Thanks for the reply, Svante!

What causes the schema normalization to be incomplete? And is that a
problem? As long as the reader can get the schema, it shouldn't matter that
there are duplicates – as long as the differences between the duplicates do
not affect decoding.

Would it make sense to have a spec for how to encode these messages? Maybe
<<fingerprint_type>> <<fingerprint>> <<data>> ? Maybe leave room for a
metadata map as well?

On Thu, Jul 9, 2015 at 12:54 PM Svante Karlsson <svante.karls...@csi.se>
wrote:

> I had the same problem a while ago and for the same reasons as you mention
> we decided to use fingerprints (MD5 hash of the schema), however there are
> some catches here.
>
> First I believe that the normalisation of the schema is incomplete so you
> might end up with different hashes of the same schema.
>
> Second, using a 128 bit integer prepended to both key and values takes
> more space than using 32 bit.

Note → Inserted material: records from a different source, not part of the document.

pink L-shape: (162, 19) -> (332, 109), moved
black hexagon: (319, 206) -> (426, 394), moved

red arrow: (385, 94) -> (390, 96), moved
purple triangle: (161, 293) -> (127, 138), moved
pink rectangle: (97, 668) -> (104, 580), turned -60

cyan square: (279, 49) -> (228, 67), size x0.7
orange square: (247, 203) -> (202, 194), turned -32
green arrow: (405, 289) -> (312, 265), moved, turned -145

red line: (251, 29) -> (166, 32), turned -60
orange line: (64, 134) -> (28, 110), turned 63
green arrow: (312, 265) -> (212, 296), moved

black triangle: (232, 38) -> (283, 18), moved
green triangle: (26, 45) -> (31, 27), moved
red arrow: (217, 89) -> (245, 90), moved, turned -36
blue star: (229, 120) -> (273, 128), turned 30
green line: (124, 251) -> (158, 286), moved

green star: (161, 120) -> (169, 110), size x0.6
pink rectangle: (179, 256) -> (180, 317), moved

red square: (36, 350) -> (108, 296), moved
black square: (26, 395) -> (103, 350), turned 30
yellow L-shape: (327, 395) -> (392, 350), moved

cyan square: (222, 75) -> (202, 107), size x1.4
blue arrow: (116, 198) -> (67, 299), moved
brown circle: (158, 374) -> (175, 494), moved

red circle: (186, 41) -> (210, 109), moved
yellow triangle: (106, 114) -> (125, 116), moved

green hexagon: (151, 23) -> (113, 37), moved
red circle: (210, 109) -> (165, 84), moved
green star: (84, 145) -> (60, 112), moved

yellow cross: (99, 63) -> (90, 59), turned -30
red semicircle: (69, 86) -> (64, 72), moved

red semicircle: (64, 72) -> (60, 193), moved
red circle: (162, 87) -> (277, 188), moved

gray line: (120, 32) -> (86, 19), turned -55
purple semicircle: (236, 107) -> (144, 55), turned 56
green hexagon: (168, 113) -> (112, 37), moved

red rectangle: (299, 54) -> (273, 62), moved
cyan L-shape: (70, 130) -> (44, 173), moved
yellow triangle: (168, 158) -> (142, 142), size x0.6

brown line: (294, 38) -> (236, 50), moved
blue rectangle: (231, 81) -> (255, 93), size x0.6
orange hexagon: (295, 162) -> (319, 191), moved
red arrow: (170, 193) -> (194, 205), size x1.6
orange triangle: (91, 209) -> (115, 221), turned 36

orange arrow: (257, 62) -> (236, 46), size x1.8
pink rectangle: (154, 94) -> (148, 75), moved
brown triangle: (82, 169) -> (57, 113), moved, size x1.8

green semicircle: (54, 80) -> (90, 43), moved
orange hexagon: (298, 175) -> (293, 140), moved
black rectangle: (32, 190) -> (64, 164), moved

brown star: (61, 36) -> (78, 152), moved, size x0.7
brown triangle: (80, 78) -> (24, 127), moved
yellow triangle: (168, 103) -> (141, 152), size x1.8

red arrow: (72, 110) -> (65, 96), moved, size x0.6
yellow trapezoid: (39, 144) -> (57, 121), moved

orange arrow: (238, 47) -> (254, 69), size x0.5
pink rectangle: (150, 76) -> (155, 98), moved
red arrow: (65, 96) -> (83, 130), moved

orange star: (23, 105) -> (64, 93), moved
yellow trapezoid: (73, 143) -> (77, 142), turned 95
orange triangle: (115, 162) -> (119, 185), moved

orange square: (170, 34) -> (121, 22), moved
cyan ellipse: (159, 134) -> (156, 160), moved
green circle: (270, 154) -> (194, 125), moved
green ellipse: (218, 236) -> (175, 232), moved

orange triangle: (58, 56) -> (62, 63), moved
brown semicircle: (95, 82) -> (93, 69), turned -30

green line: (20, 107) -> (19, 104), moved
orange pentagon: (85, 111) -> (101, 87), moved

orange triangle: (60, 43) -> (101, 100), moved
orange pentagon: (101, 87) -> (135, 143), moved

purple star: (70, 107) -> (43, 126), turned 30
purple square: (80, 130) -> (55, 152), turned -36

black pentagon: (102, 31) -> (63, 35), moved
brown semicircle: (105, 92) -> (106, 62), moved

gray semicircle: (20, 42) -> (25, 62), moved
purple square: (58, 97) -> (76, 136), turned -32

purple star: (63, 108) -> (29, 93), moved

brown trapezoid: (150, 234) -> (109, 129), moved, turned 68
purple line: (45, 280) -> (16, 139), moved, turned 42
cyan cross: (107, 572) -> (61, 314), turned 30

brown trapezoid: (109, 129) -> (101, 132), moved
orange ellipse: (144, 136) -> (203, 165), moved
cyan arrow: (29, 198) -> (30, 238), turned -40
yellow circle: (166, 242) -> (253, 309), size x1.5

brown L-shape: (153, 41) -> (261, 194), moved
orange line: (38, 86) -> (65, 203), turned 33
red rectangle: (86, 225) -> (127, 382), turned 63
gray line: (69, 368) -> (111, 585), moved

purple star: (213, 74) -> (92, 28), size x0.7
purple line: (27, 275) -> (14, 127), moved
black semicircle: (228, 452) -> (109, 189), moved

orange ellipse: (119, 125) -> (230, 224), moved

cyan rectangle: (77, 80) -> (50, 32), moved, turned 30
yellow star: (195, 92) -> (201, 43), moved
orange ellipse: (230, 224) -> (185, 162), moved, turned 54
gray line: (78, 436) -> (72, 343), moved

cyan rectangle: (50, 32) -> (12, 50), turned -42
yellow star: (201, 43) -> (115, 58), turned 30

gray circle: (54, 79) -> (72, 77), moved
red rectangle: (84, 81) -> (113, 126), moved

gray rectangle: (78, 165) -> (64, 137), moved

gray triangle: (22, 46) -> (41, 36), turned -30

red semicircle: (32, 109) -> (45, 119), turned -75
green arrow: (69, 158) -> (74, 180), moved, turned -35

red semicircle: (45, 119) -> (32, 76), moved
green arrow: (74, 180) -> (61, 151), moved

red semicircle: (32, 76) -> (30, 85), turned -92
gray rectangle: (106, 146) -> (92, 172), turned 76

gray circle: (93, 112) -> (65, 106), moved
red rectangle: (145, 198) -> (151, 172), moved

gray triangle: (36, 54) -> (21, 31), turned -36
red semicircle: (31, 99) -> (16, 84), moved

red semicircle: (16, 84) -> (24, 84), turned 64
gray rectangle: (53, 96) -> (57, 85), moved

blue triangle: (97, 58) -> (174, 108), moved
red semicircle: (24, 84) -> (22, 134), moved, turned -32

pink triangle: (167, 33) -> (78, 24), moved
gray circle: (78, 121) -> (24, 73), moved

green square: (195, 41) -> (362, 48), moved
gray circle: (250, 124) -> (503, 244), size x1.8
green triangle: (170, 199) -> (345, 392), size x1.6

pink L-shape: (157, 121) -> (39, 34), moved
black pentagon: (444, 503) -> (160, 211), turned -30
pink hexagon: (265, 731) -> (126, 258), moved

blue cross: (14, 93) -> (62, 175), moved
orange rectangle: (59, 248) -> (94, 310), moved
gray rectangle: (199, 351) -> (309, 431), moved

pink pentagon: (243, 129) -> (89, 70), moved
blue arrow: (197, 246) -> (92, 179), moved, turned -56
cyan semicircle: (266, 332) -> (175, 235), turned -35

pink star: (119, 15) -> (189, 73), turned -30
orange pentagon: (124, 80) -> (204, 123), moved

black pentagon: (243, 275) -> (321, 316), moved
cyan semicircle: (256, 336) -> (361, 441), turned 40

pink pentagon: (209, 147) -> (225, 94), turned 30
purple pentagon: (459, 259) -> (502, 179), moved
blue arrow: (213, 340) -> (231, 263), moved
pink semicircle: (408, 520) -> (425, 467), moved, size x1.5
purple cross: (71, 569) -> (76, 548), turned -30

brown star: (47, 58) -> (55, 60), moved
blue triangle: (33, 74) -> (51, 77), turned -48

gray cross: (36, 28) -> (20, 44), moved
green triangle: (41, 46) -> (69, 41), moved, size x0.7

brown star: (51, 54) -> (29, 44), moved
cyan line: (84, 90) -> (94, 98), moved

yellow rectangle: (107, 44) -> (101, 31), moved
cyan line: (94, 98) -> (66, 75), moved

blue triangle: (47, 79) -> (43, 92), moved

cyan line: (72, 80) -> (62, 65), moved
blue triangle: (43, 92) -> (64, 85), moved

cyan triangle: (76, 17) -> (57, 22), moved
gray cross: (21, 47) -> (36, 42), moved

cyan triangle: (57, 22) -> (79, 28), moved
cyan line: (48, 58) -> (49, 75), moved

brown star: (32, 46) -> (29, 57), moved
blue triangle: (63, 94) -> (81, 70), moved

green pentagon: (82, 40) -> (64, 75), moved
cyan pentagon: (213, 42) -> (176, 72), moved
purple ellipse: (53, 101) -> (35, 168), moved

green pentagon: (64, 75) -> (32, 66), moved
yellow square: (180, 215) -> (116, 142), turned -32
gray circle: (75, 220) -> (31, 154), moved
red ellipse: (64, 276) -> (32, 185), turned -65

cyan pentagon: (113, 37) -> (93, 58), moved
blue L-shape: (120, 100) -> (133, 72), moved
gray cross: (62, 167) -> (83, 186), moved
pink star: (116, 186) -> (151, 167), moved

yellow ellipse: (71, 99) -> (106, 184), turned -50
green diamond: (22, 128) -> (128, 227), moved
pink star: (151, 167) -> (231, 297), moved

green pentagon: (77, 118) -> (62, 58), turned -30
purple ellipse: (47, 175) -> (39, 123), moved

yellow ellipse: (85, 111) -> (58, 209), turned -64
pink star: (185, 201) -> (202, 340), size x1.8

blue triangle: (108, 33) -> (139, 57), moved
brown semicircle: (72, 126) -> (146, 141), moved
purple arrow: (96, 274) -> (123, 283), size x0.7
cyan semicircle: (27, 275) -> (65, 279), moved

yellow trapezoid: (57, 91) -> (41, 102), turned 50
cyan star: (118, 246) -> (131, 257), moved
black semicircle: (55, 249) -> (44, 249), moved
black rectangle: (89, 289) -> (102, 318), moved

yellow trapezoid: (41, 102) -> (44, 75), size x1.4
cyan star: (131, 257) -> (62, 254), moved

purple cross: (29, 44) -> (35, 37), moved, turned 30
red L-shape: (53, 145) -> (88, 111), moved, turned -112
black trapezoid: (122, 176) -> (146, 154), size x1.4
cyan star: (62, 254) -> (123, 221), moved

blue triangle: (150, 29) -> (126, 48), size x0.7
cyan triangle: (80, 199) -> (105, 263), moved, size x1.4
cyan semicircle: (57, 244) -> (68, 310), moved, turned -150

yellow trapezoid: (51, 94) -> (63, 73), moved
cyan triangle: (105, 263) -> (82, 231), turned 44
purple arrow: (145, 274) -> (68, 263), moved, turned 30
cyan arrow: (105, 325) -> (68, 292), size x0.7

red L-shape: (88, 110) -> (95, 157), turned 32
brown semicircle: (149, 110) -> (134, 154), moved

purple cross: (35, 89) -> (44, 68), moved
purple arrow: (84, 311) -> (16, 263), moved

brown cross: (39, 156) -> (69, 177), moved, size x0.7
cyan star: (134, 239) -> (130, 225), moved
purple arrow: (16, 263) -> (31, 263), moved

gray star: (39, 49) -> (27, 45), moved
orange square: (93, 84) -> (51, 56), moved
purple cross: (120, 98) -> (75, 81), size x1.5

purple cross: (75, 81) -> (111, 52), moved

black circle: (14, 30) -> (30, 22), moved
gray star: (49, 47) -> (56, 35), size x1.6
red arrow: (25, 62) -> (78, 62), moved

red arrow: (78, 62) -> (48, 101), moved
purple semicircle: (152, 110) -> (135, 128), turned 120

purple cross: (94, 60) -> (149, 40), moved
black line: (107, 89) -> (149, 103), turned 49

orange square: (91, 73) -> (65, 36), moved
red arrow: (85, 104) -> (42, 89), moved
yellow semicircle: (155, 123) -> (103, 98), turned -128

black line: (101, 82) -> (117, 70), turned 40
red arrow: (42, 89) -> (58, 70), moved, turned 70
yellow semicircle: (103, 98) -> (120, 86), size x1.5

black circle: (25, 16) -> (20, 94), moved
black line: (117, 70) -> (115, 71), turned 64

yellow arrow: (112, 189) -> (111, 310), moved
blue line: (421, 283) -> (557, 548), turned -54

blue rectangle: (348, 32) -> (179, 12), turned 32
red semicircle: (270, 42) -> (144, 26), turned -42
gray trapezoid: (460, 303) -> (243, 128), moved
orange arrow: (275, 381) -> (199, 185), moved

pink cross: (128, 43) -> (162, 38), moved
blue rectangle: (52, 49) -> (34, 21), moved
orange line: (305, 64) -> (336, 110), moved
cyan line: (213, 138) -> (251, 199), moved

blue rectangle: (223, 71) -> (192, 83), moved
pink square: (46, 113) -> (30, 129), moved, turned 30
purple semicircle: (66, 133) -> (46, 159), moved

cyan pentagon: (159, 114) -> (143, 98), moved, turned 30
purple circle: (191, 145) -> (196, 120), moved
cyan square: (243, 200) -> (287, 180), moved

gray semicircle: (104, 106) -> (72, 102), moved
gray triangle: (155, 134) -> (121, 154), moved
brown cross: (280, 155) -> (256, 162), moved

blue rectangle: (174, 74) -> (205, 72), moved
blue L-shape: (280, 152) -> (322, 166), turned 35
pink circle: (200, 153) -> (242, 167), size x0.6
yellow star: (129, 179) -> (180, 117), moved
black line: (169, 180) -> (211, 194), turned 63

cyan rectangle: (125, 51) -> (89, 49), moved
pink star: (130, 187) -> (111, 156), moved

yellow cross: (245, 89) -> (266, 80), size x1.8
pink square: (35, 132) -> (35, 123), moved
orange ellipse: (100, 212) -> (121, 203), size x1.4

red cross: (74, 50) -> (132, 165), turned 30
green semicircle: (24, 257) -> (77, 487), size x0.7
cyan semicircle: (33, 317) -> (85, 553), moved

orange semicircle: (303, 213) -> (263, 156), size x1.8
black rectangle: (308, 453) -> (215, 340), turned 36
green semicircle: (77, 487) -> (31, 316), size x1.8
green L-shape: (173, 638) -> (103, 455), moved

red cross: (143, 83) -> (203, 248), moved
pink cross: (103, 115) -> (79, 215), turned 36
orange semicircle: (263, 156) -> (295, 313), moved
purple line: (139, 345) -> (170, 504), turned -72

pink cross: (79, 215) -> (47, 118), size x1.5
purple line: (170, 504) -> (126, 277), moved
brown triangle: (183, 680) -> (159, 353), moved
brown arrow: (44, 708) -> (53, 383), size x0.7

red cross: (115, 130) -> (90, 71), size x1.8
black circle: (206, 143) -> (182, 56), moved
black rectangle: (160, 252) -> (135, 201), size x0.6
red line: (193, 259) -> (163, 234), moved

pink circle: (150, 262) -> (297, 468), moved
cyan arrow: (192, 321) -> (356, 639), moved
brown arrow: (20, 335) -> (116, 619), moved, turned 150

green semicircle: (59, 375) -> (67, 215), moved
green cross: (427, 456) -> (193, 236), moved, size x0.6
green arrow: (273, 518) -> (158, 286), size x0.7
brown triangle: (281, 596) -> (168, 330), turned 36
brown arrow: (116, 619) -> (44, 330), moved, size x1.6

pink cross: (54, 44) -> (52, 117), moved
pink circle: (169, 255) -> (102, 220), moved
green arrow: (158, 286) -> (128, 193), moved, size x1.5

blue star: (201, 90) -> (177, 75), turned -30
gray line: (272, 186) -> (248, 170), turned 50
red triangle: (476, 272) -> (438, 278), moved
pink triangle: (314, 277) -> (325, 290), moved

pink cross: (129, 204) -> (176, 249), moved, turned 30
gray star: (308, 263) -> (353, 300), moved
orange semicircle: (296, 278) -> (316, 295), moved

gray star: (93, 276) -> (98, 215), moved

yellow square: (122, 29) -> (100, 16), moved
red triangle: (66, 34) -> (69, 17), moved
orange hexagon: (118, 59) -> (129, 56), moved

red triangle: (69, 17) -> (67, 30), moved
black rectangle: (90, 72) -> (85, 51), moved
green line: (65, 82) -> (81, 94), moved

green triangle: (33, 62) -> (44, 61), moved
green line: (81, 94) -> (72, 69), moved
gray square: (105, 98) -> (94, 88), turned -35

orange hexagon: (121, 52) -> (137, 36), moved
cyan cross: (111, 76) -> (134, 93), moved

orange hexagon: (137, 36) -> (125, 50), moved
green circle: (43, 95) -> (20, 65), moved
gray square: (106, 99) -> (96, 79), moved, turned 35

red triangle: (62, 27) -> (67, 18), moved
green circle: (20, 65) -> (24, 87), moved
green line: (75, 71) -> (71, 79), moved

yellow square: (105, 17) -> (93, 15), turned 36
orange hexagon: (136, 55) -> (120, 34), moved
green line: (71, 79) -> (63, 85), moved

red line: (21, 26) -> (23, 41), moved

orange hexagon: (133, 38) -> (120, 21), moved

Not a big issue for values but for keys this
> doubles our size.
>
> Third, we already started to use confluent's registry as well because of
> the already existing integration with other pieces of infrastructure.
> (camus, bottledwater etc.)
>
> What should be useful given this perspective is a byte or two prepending
> the schema id - defining the registry namespace.
>
> I've added the fingerprint schema registry as a example in the c++ kafka
> library at
>
> https://github.com/bitbouncer/csi-kafka/tree/master/examples/schema-registry
>
>
> We run a couple of those in a mesos cluster and use HAproxy find them.
>
>
> /svante
>
>
> 2015-07-09 10:36 GMT+02:00 Daniel Schierbeck <daniel.schierb...@gmail.com>
> :
>
>> I'm working on a system that will store Avro-encoded messages in Kafka.
>> The system will have both producers and consumers in different languages,
>> including Ruby (not JRuby) and Java.
>>
>> At the moment I'm encoding each message as a data file, which means that
>> the full schema is included in each encoded message. This is obviously
>> suboptimal, but it doesn't seem like there's a standardized format for
>> single-message Avro encodings.
>>
>> I've reviewed Confluent's schema-registry offering, but that seems to be
>> overkill for my needs, and would require me to run and maintain yet another
>> piece of infrastructure. Ideally, I wouldn't have to use anything besides
>> Kafka.
>>
>> Is this something that other people have experience with?
>>
>> I've come up with a scheme that would seem to work well independently of
>> what kind of infrastructure you're using: whenever a writer process is
>> asked to encode a message m with schema s for the first time, it broadcasts
>> (s', s) to a schema registry, where s' is the fingerprint of s. The schema
>> registry in this case can be pluggable, and can be any mechanism that
>> allows different processes to access the schemas. The writer then encodes
>> the message as (s', m), i.e. only includes the schema fingerprint. A
>> reader, when first encountering a message with a schema fingerprint s',
>> looks up s from the schema registry and uses s to decode the message.
>>
>> Here, the concept of a schema registry has been abstracted away and is
>> not tied to the concept of "schema ids" and versions. Furthermore, there
>> are some desirable traits:
>>
>> 1. Schemas are identified by their fingerprints, so there's no need for
>> an external system to issue schema ids.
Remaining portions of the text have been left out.